Record set:
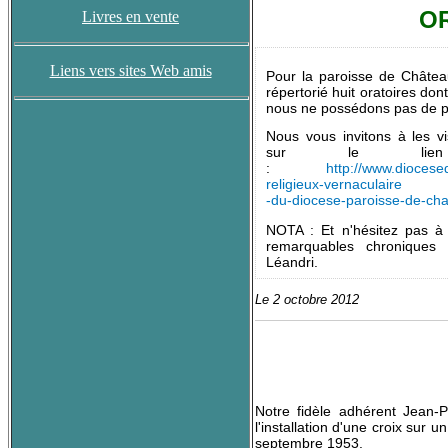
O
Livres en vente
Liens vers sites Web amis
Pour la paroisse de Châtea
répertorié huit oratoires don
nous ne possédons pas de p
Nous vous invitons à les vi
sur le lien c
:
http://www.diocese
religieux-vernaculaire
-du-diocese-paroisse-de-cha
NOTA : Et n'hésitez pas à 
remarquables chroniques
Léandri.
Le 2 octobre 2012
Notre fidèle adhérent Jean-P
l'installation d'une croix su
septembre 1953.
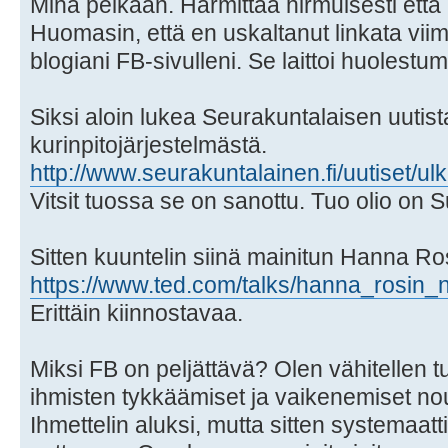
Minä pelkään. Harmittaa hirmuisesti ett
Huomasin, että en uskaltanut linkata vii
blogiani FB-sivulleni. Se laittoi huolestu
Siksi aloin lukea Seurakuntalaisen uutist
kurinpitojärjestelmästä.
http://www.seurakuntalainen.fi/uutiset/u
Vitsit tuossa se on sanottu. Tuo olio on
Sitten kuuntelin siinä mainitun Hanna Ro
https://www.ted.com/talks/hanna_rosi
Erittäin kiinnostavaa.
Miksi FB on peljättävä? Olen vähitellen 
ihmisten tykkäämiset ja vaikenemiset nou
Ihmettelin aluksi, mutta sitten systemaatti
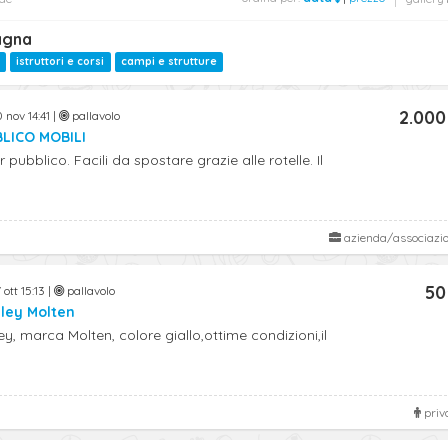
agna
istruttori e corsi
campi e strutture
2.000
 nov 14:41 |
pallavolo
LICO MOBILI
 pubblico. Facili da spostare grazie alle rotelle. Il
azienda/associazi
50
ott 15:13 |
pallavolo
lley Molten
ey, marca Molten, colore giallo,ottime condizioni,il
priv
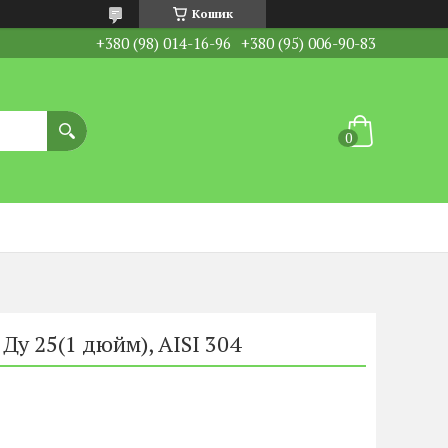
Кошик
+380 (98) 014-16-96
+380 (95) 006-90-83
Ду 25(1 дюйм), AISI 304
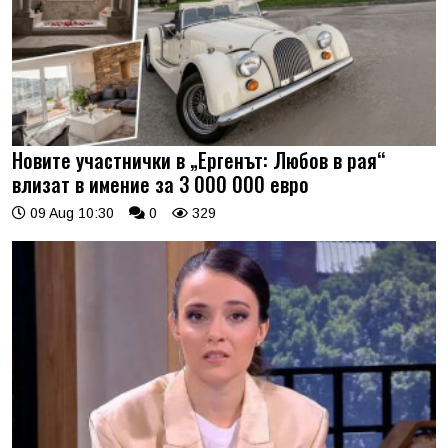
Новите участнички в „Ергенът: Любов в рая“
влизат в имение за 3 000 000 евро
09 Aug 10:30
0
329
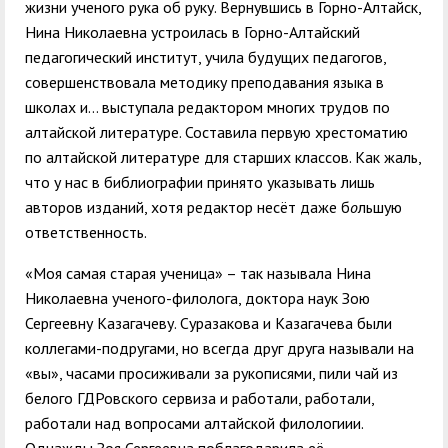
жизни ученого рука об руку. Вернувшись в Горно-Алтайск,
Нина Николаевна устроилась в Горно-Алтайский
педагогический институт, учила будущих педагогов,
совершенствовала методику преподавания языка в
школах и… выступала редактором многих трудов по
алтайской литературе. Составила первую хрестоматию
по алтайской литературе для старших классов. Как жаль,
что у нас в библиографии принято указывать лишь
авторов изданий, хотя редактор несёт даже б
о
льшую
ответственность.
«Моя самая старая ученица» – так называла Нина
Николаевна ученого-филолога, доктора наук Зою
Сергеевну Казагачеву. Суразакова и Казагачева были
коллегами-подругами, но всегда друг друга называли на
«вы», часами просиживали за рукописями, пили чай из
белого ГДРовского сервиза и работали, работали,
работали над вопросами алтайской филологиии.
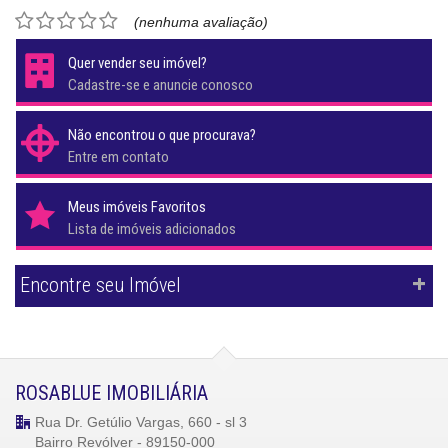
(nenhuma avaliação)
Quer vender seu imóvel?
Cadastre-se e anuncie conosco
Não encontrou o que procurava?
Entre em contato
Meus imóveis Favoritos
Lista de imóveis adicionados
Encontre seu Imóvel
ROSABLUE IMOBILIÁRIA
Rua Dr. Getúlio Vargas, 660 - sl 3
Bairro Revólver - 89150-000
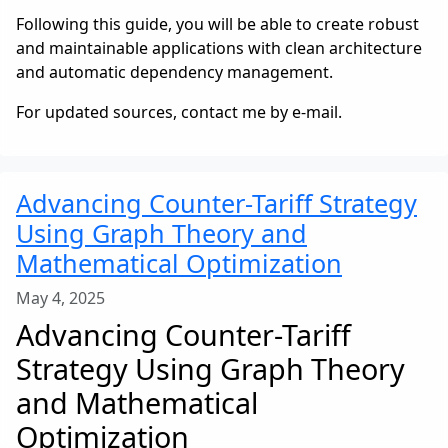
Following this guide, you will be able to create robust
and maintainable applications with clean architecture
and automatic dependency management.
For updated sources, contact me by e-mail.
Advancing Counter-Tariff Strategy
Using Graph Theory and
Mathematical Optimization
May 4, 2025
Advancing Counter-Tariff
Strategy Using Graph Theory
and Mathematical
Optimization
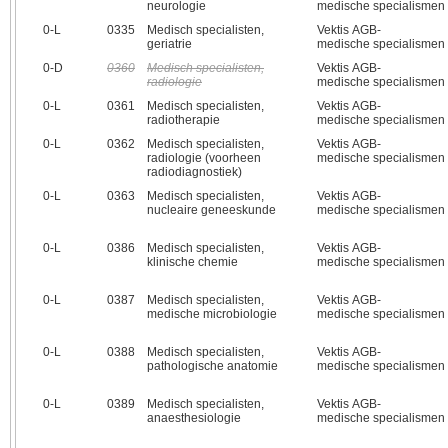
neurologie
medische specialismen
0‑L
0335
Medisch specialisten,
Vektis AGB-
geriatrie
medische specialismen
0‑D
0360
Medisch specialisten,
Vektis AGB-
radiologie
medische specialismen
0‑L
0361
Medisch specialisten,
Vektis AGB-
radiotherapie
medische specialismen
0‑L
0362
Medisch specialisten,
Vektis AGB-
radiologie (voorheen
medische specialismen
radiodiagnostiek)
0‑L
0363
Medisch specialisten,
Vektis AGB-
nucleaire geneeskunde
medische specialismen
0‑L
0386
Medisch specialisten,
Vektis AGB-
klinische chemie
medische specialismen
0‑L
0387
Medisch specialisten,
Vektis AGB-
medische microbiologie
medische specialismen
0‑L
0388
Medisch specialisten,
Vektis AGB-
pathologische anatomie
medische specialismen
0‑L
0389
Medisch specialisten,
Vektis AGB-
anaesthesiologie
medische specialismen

---

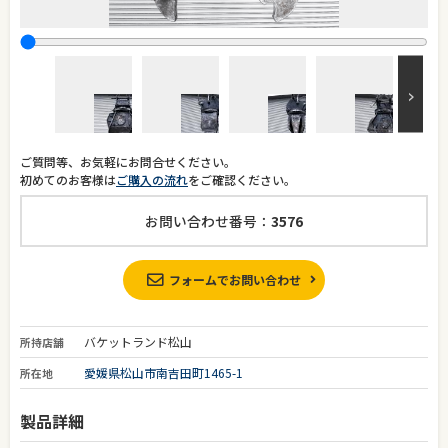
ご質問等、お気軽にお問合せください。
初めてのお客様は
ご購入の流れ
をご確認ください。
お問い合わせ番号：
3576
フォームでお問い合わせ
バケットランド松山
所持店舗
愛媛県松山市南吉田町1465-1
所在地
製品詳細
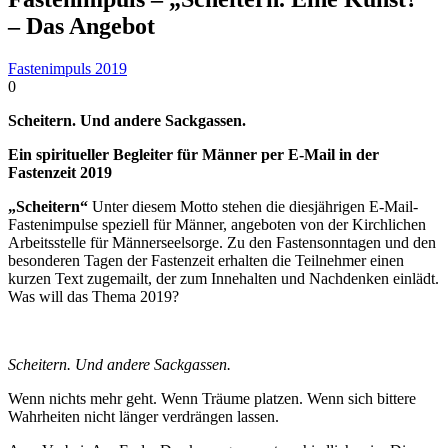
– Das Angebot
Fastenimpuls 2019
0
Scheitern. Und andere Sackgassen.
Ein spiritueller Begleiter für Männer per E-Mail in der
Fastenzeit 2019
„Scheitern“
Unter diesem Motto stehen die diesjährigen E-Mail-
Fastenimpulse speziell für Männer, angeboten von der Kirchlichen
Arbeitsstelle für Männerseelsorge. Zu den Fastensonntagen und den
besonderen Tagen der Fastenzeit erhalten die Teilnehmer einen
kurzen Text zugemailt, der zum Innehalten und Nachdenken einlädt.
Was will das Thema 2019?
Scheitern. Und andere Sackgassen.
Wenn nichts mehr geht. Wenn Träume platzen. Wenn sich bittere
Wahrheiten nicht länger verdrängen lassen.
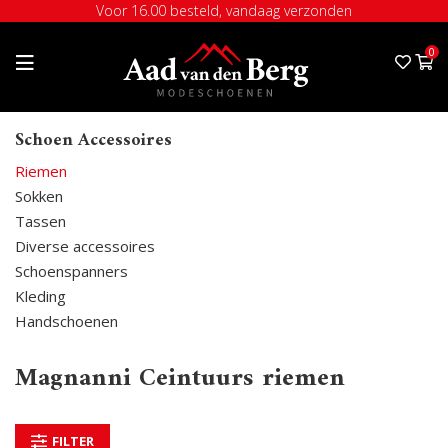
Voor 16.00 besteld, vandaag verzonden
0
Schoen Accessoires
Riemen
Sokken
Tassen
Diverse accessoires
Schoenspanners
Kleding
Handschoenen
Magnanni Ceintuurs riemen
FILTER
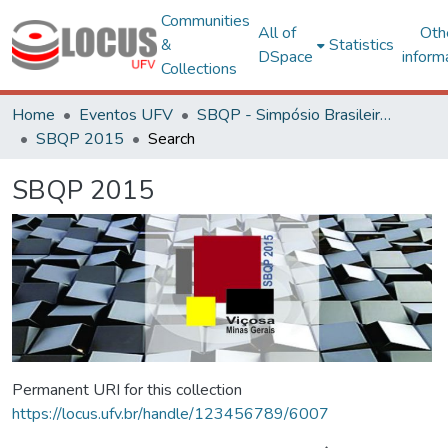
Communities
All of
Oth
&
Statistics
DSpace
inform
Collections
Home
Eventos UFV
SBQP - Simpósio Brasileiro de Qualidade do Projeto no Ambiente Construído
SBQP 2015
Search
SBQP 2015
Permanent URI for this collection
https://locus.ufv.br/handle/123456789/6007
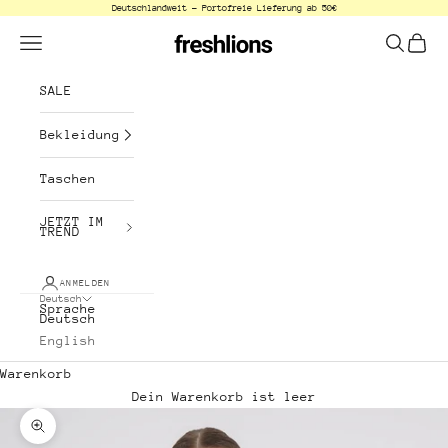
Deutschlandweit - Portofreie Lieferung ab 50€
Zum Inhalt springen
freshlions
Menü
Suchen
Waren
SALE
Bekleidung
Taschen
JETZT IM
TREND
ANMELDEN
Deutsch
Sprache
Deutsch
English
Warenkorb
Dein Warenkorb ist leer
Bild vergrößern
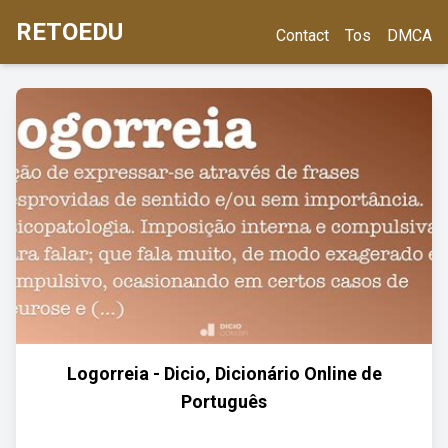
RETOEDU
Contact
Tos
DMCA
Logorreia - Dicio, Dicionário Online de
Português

Instructions to follow:
All lines above with the word "Mathematical" need to be reported.

Response area:
Mathematical Optimization
and Mathematical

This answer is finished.